REPUBLIKA.CO.ID, JAKARTA -- Head of Education Research Center for Indonesian Policy Studies (CIPS) Latasha Safira menyebut pendidikan perubahan iklim perlu diintegrasikan ke dalam Kurikulum Merdeka.
“Perlunya integrasi pendidikan perubahan iklim ke dalam kurikulum mengingat kerentanan posisi geografis Indonesia yang rentan terhadap bencana alam,” ungkap Latasha Safira berdasarkan rilis yang diterima Republika.co.id, Ahad (22/1/2022).
Latasha menambahkan, selain karena kerentanan posisi geografis, selama ini, pendidikan perubahan iklim dalam sekolah formal di Indonesia dapat ditemukan sebagai topik atau hanya bagian dari sebuah bab dalam pelajaran ilmu pengetahuan alam. Pada kenyataannya, perubahan iklim jauh lebih kompleks untuk dipersempit dalam satu bab, karena dampaknya memiliki konsekuensi sosial, politik dan ekonomi juga.
Terintegrasinya pendidikan perubahan iklim ke dalam Kurikulum Merdeka juga perlu dilakukan untuk memberikan perspektif mengenai keberlanjutan kepada siswa sedari dini. Keberlanjutan bukanlah sesuatu yang mudah dipahami dan diresapi dalam satu malam.
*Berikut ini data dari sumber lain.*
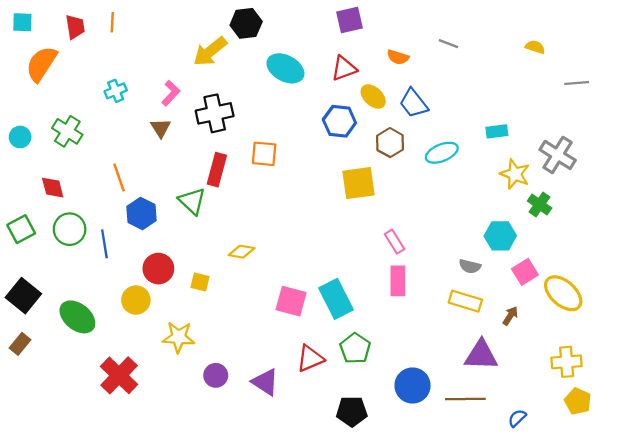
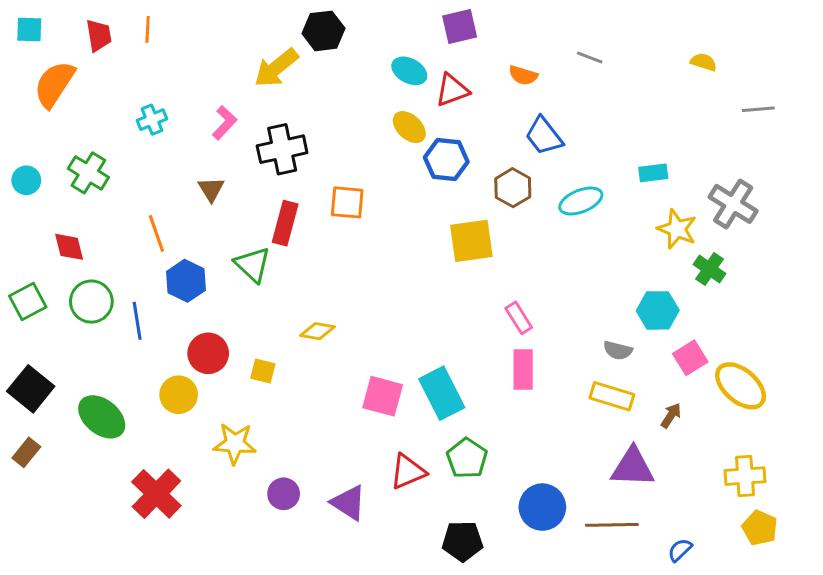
cyan ellipse: (285, 68) -> (409, 71), moved, size x0.7
yellow ellipse: (373, 96) -> (409, 127), moved
brown triangle: (161, 128) -> (211, 189), moved

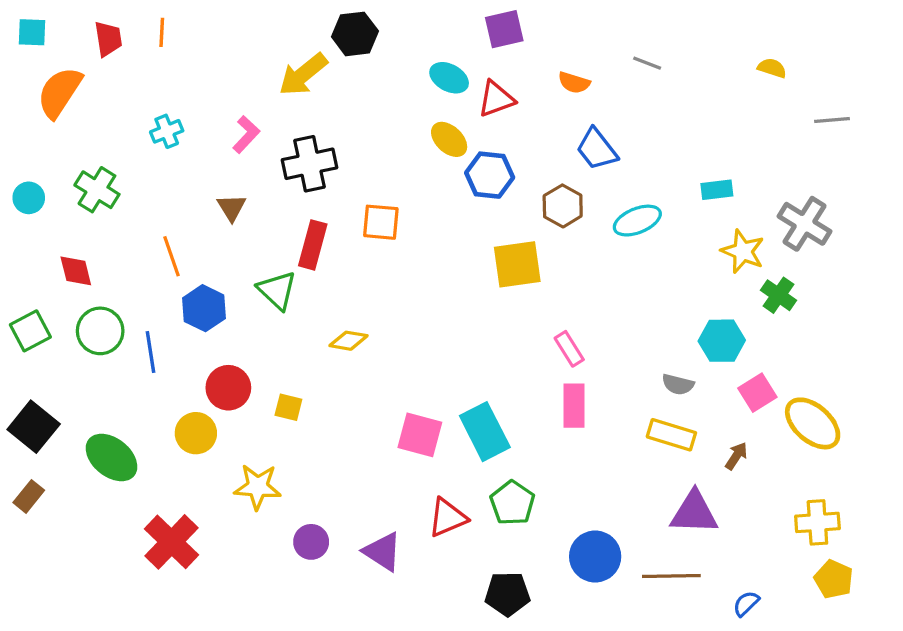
yellow diamond: (318, 331) -> (348, 341), moved

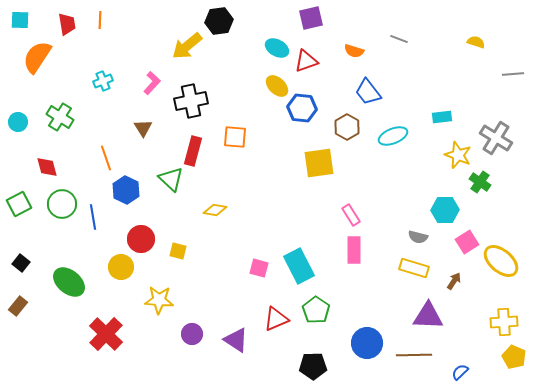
black square: (34, 427) -> (21, 263), size x0.6
pink square: (420, 435) -> (259, 268), size x0.7

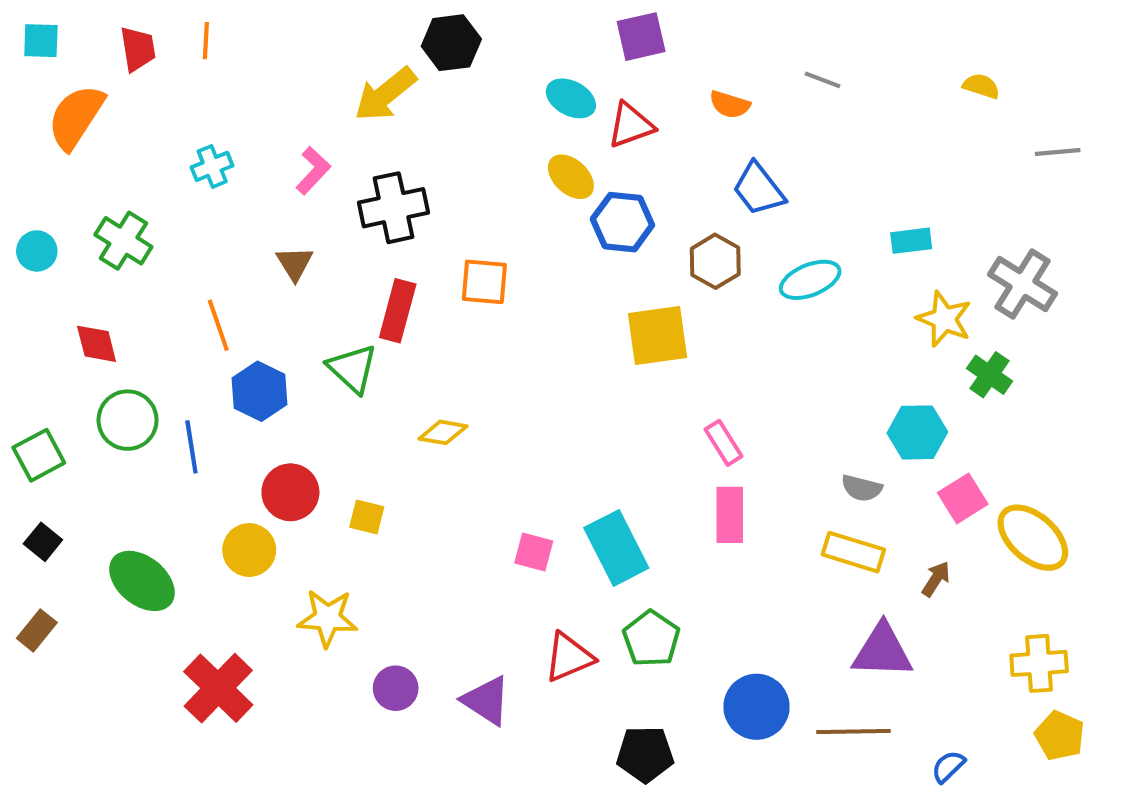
green square: (19, 204) -> (39, 455), moved

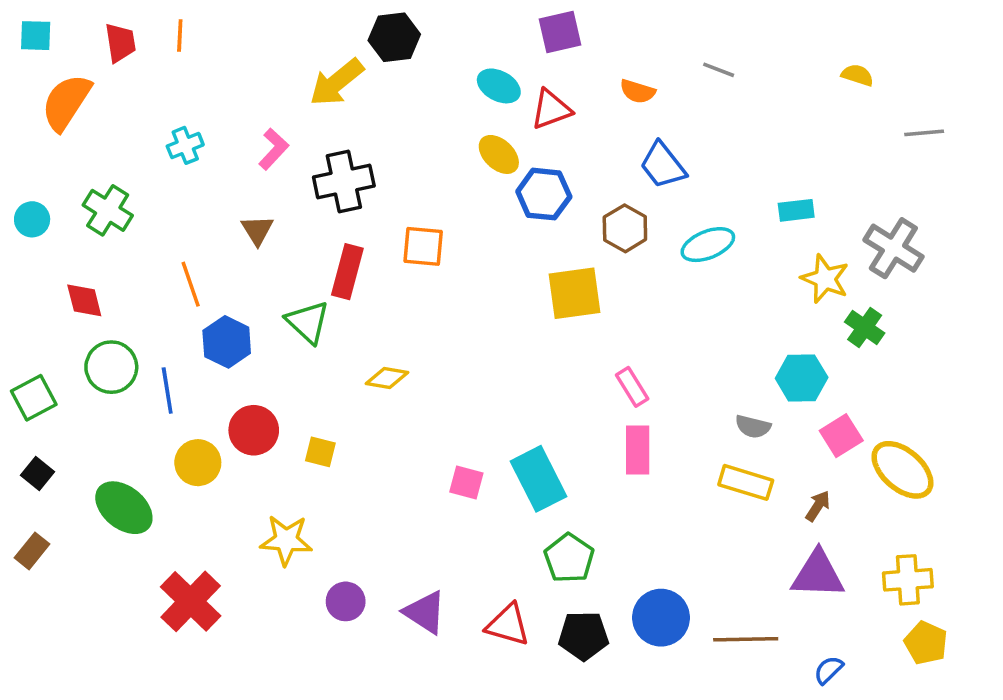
yellow circle: (249, 550) -> (198, 463), moved
purple triangle: (882, 651) -> (818, 574), moved
red triangle: (569, 657) -> (508, 625), moved, turned 39
black pentagon: (645, 754) -> (584, 636), moved

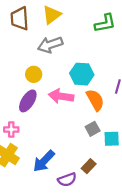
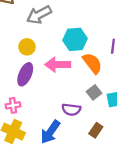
purple semicircle: (67, 180) -> (71, 110), moved, turned 36

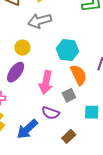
pink arrow: (58, 65) -> (46, 82), moved, turned -90
gray square: (94, 92) -> (69, 95), moved

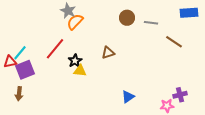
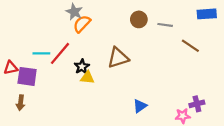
cyan line: (20, 53) -> (41, 53), moved, turned 49
brown triangle: (108, 53) -> (118, 58), size x1.5
purple square: (25, 70) -> (27, 76), turned 30

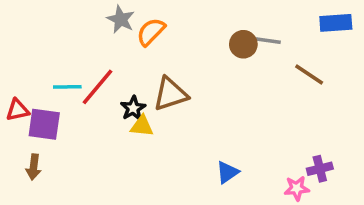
brown circle: (139, 19) -> (243, 44), moved
orange semicircle: (82, 24) -> (151, 32), moved
brown triangle: (118, 58) -> (170, 94), moved

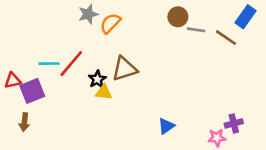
gray star: (121, 19) -> (88, 14), turned 30
blue rectangle: (336, 23) -> (245, 17), turned -50
brown circle: (243, 44) -> (178, 17), moved
brown line: (309, 74) -> (226, 38), moved
purple square: (44, 124) -> (32, 91), turned -30

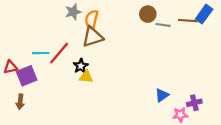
orange semicircle: (110, 23) -> (92, 19), turned -30
brown line: (226, 38) -> (188, 21), moved, turned -30
brown triangle: (125, 69) -> (93, 37), moved
blue triangle: (166, 126) -> (162, 95), moved

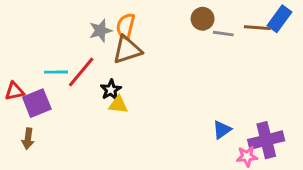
gray star: (73, 12) -> (100, 31), moved
purple cross: (194, 103) -> (266, 140), size x1.6

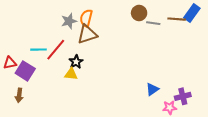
purple square: (37, 103) -> (25, 71), turned -36
yellow triangle: (118, 105) -> (71, 74), moved
purple cross: (266, 140) -> (183, 96), size x0.7

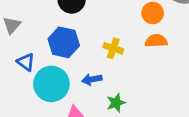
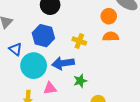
blue arrow: (92, 79) -> (63, 63), size x1.5

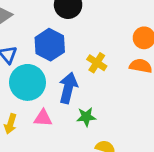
blue arrow: (63, 63) -> (68, 88), turned 100

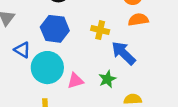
blue arrow: (68, 88) -> (123, 53), moved, turned -40
pink triangle: (43, 118) -> (75, 81), moved

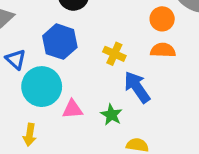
green star: (107, 79) -> (111, 115), turned -30

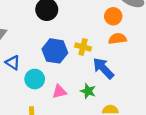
blue hexagon: (60, 42) -> (55, 51), moved
cyan circle: (42, 87) -> (35, 79), size x0.7

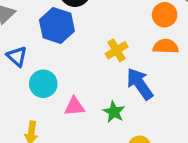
yellow cross: (83, 47) -> (117, 50), turned 35
blue hexagon: (55, 51) -> (57, 26), moved

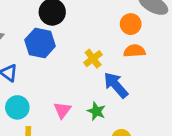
cyan circle: (43, 84) -> (17, 107), moved
pink triangle: (74, 106) -> (62, 110), turned -42

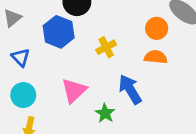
yellow cross: (93, 59) -> (106, 47), moved
pink triangle: (62, 110) -> (74, 91), moved, size x1.4

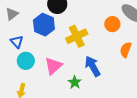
yellow cross: (106, 47) -> (77, 36), size x1.5
orange semicircle: (156, 57) -> (126, 50), moved, turned -77
cyan circle: (23, 95) -> (26, 61), moved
Keberlanjutan memiliki arti yang luas dan tidak hanya mengenai lingkungan. Dibutuhkan upaya yang terus menerus untuk membuat perspektif berkelanjutan tertanam dan terefleksikan ke dalam perbuatan.
Indonesia membutuhkan pandangan dan strategi yang lebih komprehensif untuk memitigasi tantangan yang akan datang akibat perubahan iklim. Oleh karena itu, strategi nasional untuk mitigasi perubahan iklim harus juga dimasukkan dalam RPJMN 2025-2030, dimana pendidikan perubahan iklim sebagai tindakan pencegahan dimasukkan.
Contohnya, Kurikulum Merdeka dapat mendorong guru untuk menerapkan “project based learning”, dimana siswa dapat belajar melalui penyelesaian suatu proyek atau kegiatan nyata. Siswa ditantang untuk bereksplorasi, meneliti, menganalisa masalah dan mencari solusi.
Dengan demikian, siswa dapat kesempatan untuk memimpin dan menjalankan proyek untuk menanggapi masalah terkait perubahan iklim, seperti kompetensi recycling, kampanye dan penanaman kebun. Metode belajar tersebut dapat memfasilitasi pengalaman belajar langsung dan memberdayakan siswa untuk menjadi agen perubahan untuk aksi iklim di sekolah dan komunitasnya juga.
Namun, disamping ilmu tentang dampak perubahan iklim, siswa juga harus mengembangkan keterampilan seperti pemecahan masalah, berpikir kritis, kerja tim, inovasi dan negosiasi agar mereka dapat mempraktekkan pengetahuan mereka, mampu beradaptasi terhadap perubahan dan menjadi pembelajar yang tangguh.
“Perubahan iklim tidak bisa lagi diabaikan. Kita harus mengambil sikap preventif dengan mendidik kaum muda dengan informasi akurat agar mereka dapat memahami perubahan iklim yang terjadi sekarang dan melakukan langkah-langkah yang diperlukan untuk menjaga, merawat dengan sepenuh hati juga berakhlak kepada alam dan bumi kita,” ucapnya.